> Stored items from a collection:
• • • •
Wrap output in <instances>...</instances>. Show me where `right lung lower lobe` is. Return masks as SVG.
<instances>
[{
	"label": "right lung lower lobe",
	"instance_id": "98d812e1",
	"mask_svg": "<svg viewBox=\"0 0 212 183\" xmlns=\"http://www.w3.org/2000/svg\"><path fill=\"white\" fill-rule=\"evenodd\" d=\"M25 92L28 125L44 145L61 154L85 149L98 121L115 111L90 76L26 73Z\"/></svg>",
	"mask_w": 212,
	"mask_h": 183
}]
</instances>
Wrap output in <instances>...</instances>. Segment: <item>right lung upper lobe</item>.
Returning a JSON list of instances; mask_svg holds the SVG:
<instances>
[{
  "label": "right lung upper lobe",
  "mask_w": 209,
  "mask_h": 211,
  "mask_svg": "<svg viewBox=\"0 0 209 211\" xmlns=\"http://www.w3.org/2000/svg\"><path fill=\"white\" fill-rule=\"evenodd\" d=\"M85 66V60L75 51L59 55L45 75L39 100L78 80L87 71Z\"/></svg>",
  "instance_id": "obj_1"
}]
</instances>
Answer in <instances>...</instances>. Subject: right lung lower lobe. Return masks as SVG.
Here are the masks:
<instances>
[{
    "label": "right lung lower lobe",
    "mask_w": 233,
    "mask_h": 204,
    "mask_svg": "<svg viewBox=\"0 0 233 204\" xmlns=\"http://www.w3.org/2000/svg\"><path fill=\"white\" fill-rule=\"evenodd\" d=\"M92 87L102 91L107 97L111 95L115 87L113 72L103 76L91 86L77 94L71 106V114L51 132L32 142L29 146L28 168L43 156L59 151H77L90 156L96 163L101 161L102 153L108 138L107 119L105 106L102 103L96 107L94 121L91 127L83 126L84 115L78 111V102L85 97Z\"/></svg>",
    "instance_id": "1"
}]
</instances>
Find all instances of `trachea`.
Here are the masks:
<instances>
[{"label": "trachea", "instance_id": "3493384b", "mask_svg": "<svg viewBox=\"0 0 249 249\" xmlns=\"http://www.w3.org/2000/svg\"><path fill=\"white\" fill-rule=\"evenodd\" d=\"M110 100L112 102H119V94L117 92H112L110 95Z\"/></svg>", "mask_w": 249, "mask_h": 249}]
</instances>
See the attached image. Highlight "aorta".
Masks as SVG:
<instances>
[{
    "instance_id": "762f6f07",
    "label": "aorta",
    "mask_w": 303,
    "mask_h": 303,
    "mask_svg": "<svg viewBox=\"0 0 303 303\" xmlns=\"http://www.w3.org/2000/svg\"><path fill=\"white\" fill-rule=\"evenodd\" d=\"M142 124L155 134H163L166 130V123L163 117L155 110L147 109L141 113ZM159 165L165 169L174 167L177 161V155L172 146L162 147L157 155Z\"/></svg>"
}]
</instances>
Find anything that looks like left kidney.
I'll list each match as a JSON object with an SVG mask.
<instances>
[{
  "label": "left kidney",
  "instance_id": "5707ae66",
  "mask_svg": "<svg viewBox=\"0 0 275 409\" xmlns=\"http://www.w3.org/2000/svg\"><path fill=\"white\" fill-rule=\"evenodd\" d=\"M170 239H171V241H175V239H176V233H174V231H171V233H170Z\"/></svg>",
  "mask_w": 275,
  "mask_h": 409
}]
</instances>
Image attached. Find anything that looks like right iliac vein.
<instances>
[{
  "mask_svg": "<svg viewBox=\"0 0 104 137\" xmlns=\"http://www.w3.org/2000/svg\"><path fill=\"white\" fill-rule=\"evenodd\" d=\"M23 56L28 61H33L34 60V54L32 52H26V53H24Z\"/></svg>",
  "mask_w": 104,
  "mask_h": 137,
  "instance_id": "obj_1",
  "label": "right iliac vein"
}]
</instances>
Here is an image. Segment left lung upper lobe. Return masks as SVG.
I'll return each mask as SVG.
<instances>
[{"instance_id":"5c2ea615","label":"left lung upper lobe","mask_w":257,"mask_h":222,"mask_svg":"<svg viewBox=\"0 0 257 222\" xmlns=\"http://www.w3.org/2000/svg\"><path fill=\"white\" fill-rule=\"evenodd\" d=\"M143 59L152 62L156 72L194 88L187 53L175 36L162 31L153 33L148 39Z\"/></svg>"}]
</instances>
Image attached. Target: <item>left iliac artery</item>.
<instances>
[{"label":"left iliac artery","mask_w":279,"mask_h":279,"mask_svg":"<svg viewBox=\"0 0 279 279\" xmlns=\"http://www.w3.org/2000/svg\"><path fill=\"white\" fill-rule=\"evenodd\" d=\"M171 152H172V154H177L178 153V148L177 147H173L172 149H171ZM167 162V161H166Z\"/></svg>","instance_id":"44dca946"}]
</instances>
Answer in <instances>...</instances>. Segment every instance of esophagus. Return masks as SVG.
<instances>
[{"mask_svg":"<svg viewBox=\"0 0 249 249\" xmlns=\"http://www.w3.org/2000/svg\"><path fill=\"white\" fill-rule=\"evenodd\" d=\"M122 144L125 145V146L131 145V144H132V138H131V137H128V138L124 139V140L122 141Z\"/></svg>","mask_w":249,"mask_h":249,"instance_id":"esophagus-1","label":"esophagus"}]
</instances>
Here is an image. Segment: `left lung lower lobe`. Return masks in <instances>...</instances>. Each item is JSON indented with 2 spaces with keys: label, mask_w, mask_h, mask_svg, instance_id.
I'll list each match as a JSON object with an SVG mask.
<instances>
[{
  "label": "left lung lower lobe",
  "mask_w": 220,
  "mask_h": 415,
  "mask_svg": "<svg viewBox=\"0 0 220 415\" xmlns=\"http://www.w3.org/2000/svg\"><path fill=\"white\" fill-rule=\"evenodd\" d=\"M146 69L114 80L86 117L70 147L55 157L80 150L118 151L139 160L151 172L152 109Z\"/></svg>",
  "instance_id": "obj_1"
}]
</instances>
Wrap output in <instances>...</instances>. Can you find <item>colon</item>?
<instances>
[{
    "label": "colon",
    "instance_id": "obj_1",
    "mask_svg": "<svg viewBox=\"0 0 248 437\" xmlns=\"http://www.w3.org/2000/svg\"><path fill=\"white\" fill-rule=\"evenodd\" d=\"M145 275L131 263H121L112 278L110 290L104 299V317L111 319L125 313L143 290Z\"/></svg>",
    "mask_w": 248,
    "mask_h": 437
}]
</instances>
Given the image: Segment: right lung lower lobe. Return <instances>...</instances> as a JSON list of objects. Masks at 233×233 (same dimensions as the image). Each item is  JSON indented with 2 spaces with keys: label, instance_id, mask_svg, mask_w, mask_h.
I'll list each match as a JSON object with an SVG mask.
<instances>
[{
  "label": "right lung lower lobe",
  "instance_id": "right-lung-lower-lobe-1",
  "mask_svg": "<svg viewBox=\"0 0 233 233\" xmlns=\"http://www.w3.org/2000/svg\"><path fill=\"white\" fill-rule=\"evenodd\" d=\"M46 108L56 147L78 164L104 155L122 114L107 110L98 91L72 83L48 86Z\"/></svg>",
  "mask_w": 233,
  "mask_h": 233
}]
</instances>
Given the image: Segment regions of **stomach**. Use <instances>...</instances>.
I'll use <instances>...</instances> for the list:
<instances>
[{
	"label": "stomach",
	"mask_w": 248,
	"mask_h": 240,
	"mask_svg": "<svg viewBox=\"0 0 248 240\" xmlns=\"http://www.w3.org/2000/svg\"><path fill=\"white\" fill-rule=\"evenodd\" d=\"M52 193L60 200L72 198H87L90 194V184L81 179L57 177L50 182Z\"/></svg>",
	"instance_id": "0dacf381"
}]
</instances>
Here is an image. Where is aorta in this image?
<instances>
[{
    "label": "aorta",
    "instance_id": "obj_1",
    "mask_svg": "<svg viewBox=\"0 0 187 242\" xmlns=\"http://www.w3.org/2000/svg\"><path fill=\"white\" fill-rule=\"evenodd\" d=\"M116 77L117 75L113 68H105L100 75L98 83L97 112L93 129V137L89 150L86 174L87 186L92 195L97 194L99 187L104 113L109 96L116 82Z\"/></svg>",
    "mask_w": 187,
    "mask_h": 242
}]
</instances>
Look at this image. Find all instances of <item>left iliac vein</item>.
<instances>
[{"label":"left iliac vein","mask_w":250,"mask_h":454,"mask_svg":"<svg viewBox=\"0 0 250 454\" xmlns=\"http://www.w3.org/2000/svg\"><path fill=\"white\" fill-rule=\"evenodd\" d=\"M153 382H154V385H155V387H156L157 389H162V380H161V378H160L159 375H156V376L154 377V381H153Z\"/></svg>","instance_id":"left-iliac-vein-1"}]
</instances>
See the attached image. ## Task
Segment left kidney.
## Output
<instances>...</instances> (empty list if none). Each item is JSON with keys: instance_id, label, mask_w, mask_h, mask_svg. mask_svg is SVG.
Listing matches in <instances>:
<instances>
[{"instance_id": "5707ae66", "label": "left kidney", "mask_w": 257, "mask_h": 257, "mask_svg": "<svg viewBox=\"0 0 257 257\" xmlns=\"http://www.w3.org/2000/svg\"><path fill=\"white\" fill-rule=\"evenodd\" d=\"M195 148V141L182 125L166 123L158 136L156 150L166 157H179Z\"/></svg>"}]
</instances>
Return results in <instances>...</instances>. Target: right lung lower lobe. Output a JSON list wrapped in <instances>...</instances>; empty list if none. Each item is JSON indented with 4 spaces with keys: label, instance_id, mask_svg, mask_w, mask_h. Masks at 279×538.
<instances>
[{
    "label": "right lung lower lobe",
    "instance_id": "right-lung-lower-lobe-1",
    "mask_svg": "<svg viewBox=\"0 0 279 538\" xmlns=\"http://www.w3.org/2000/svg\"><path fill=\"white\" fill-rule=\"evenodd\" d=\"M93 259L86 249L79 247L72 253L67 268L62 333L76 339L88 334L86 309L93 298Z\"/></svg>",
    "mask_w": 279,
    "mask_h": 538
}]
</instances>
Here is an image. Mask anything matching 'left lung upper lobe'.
• • • •
What is needed is an exact copy of the line containing "Look at this" and each line after it, through the final line of the entries above.

> ANSWER TO THE EXERCISE:
Look at this image. Find all instances of <item>left iliac vein</item>.
<instances>
[{"label":"left iliac vein","mask_w":250,"mask_h":454,"mask_svg":"<svg viewBox=\"0 0 250 454\" xmlns=\"http://www.w3.org/2000/svg\"><path fill=\"white\" fill-rule=\"evenodd\" d=\"M153 382H154V385H155V387H156L157 389H162V380H161V378H160L159 375H156V376L154 377V381H153Z\"/></svg>","instance_id":"left-iliac-vein-1"}]
</instances>
See the attached image. ## Task
Segment left kidney.
## Output
<instances>...</instances> (empty list if none). Each item is JSON with keys: instance_id, label, mask_w, mask_h, mask_svg. mask_svg is SVG.
Listing matches in <instances>:
<instances>
[{"instance_id": "5707ae66", "label": "left kidney", "mask_w": 257, "mask_h": 257, "mask_svg": "<svg viewBox=\"0 0 257 257\" xmlns=\"http://www.w3.org/2000/svg\"><path fill=\"white\" fill-rule=\"evenodd\" d=\"M195 148V141L182 125L166 123L158 136L156 150L166 157H179Z\"/></svg>"}]
</instances>
Return results in <instances>...</instances>. Target: right lung lower lobe. Output a JSON list wrapped in <instances>...</instances>; empty list if none. Each item is JSON indented with 4 spaces with keys: label, instance_id, mask_svg, mask_w, mask_h. Masks at 279×538.
<instances>
[{
    "label": "right lung lower lobe",
    "instance_id": "right-lung-lower-lobe-1",
    "mask_svg": "<svg viewBox=\"0 0 279 538\" xmlns=\"http://www.w3.org/2000/svg\"><path fill=\"white\" fill-rule=\"evenodd\" d=\"M93 259L86 249L79 247L72 253L67 268L62 333L76 339L88 334L86 309L93 298Z\"/></svg>",
    "mask_w": 279,
    "mask_h": 538
}]
</instances>
Here is an image. Mask anything matching 'left lung upper lobe'.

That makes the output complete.